(Collected data entries)
▶

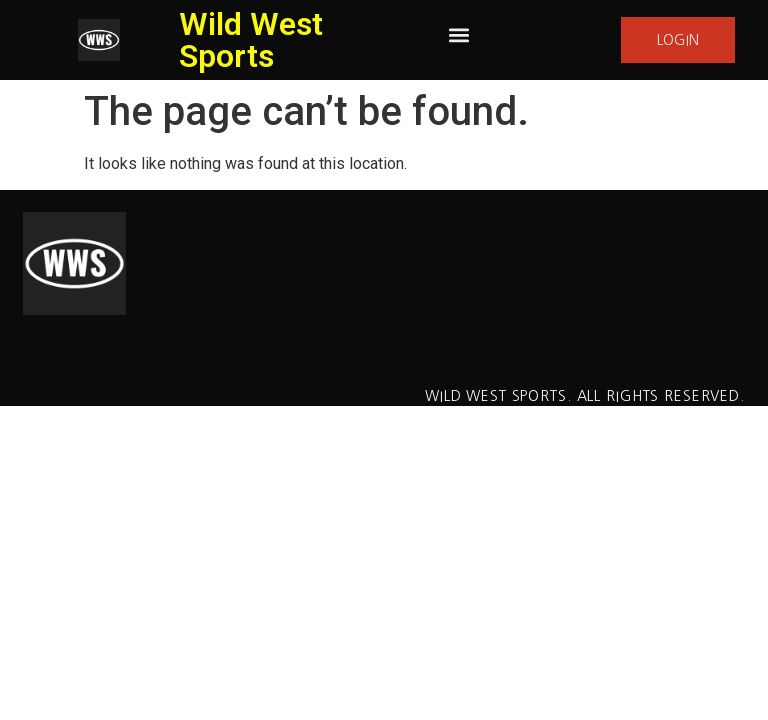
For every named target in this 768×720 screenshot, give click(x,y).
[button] (458, 35)
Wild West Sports (251, 40)
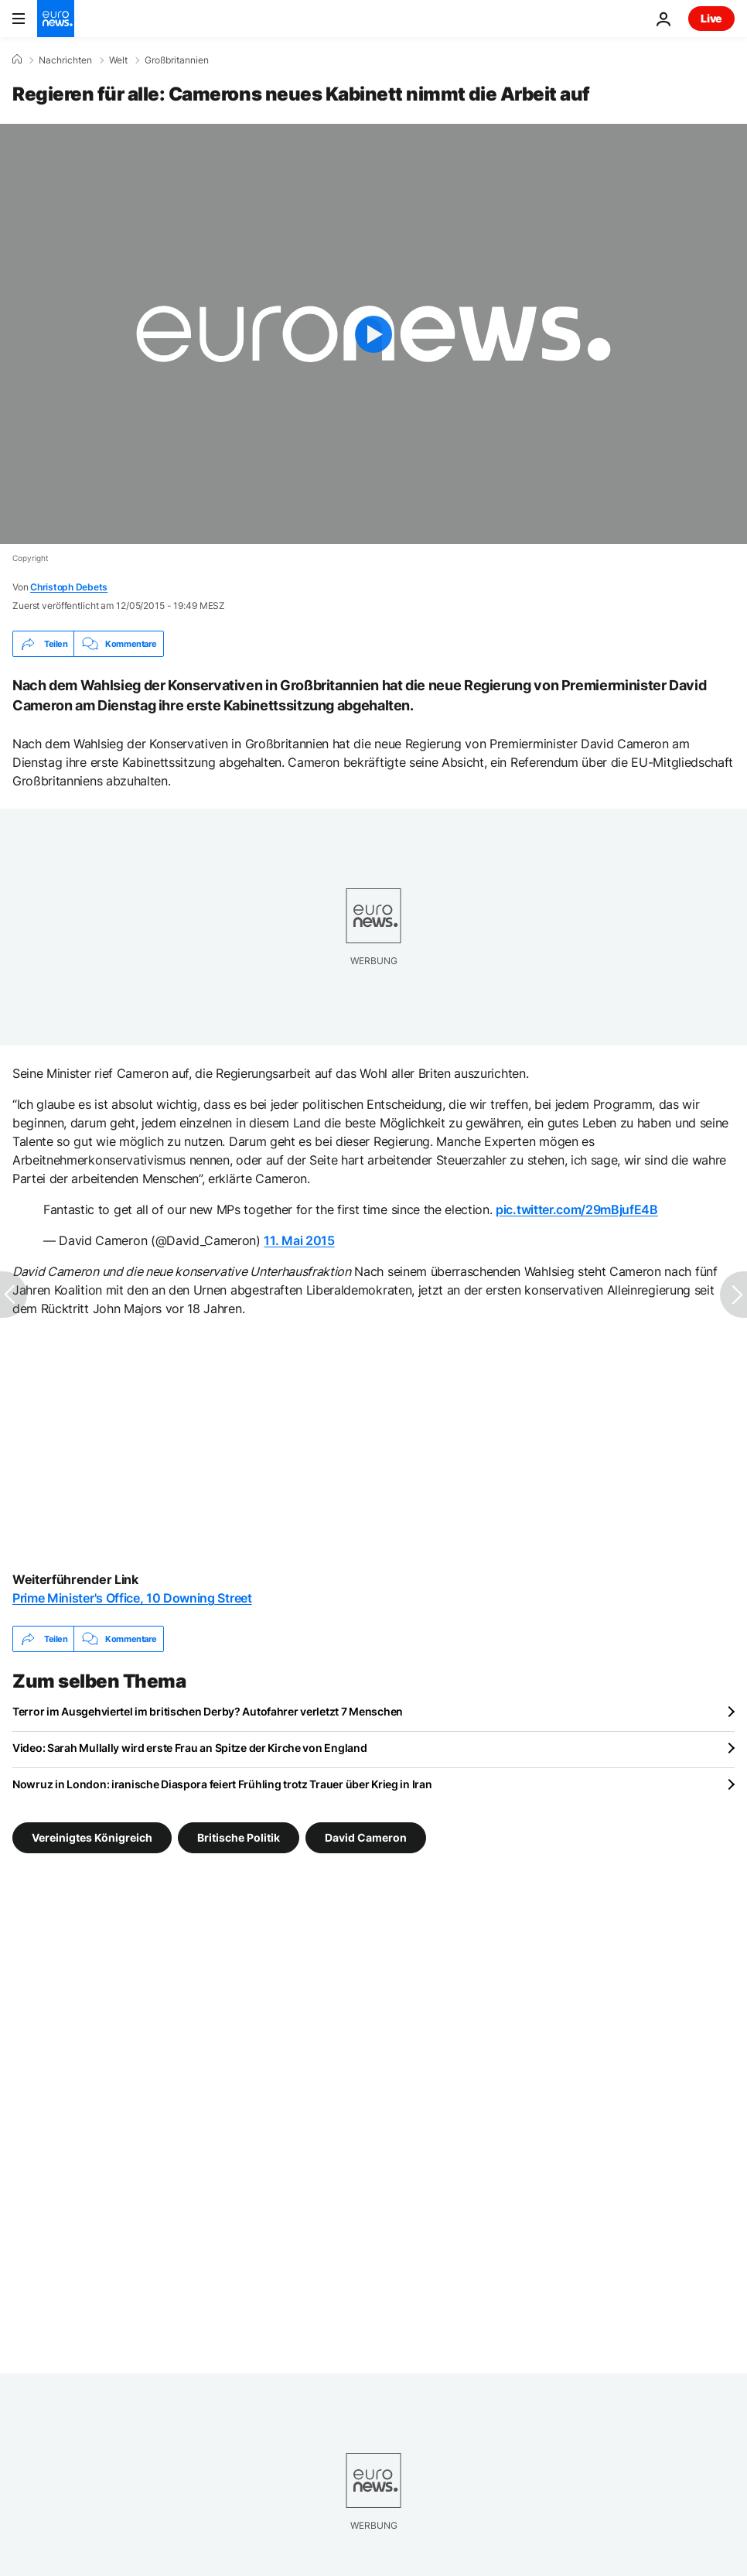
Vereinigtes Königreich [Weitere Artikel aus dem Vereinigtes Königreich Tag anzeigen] (92, 1837)
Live (711, 18)
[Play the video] (373, 334)
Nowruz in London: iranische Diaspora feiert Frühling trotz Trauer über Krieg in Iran (221, 1784)
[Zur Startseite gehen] (55, 18)
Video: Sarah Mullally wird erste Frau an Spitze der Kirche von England (189, 1747)
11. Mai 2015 (299, 1240)
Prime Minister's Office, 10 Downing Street (132, 1598)
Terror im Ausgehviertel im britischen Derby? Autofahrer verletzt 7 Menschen (207, 1711)
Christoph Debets (68, 587)
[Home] (17, 59)
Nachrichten (65, 60)
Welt (118, 60)
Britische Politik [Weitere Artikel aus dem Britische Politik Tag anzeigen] (238, 1837)
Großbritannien (177, 60)
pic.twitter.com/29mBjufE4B (577, 1209)
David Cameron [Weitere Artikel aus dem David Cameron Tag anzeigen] (366, 1837)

◀

Find every line above that contains the word "Artikel", and return each one.

Vereinigtes Königreich [Weitere Artikel aus dem Vereinigtes Königreich Tag anzeigen] (92, 1837)
Britische Politik [Weitere Artikel aus dem Britische Politik Tag anzeigen] (238, 1837)
David Cameron [Weitere Artikel aus dem David Cameron Tag anzeigen] (366, 1837)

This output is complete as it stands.